<small>This notebook was put together by [wesley beckner](http://wesleybeckner.github.io)</small>


<a id='top'></a>

# Contents

[scrape data](#scrape)

[create descriptors](#descriptors)

[optimize LASSO](#optimize)

[create confidence intervals for coefficients](#ci_coeff)

[multi-layer perceptron (MLP) regressor](#nn)

[create static files](#static)

In [1]:
import statistics
import requests
import json
import pickle
import salty
import numpy as np
import matplotlib.pyplot as plt
import numpy.linalg as LINA
from scipy import stats
from scipy.stats import uniform as sp_rand
from scipy.stats import mode
from sklearn.linear_model import Lasso
from sklearn.model_selection import cross_val_score
from sklearn.neural_network import MLPRegressor
import os
import sys
import pandas as pd
from collections import OrderedDict
from numpy.random import randint
from sklearn.preprocessing import StandardScaler
from sklearn.model_selection import RandomizedSearchCV
from math import log
from time import sleep
%matplotlib inline
tableau20 = [(31, 119, 180), (174, 199, 232), (255, 127, 14), (255, 187, 120),    
             (44, 160, 44), (152, 223, 138), (214, 39, 40), (255, 152, 150),    
             (148, 103, 189), (197, 176, 213), (140, 86, 75), (196, 156, 148),    
             (227, 119, 194), (247, 182, 210), (127, 127, 127), (199, 199, 199),    
             (188, 189, 34), (219, 219, 141), (23, 190, 207), (158, 218, 229)]   

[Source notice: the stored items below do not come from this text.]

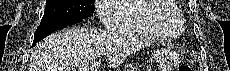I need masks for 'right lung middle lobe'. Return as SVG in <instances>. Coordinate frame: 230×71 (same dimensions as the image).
<instances>
[{"label":"right lung middle lobe","mask_w":230,"mask_h":71,"mask_svg":"<svg viewBox=\"0 0 230 71\" xmlns=\"http://www.w3.org/2000/svg\"><path fill=\"white\" fill-rule=\"evenodd\" d=\"M95 0H46L41 24L84 19L94 13Z\"/></svg>","instance_id":"right-lung-middle-lobe-1"}]
</instances>
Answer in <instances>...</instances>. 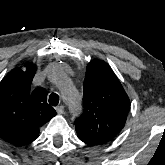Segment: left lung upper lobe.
Segmentation results:
<instances>
[{
    "label": "left lung upper lobe",
    "mask_w": 165,
    "mask_h": 165,
    "mask_svg": "<svg viewBox=\"0 0 165 165\" xmlns=\"http://www.w3.org/2000/svg\"><path fill=\"white\" fill-rule=\"evenodd\" d=\"M83 93V114L76 131L98 144L112 140L124 127L130 100L111 67L102 60L89 62Z\"/></svg>",
    "instance_id": "1"
}]
</instances>
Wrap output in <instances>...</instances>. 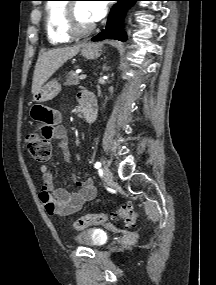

# Scale the RGB values to the [0, 1] range, which is the format matplotlib accepts.    
for i in range(len(tableau20)):    
    r, g, b = tableau20[i]    
    tableau20[i] = (r / 255., g / 255., b / 255.)   

class dev_model():
    def __init__(self, coef_data, data):
        self.Coef_data = coef_data
        self.Data = data
        
class prod_model():
    def __init__(self, coef_data, model):
        self.Coef_data = coef_data
        self.Model = model

<a id='scrape'></a>

# Scrape ILThermo Data

[back to top](#top)

ILThermo has specific 4-letter tags for the properties in the database. These can be determined by inspecting the web elements on their website.

Melting point: prp=lcRG (note this in the paper_url string)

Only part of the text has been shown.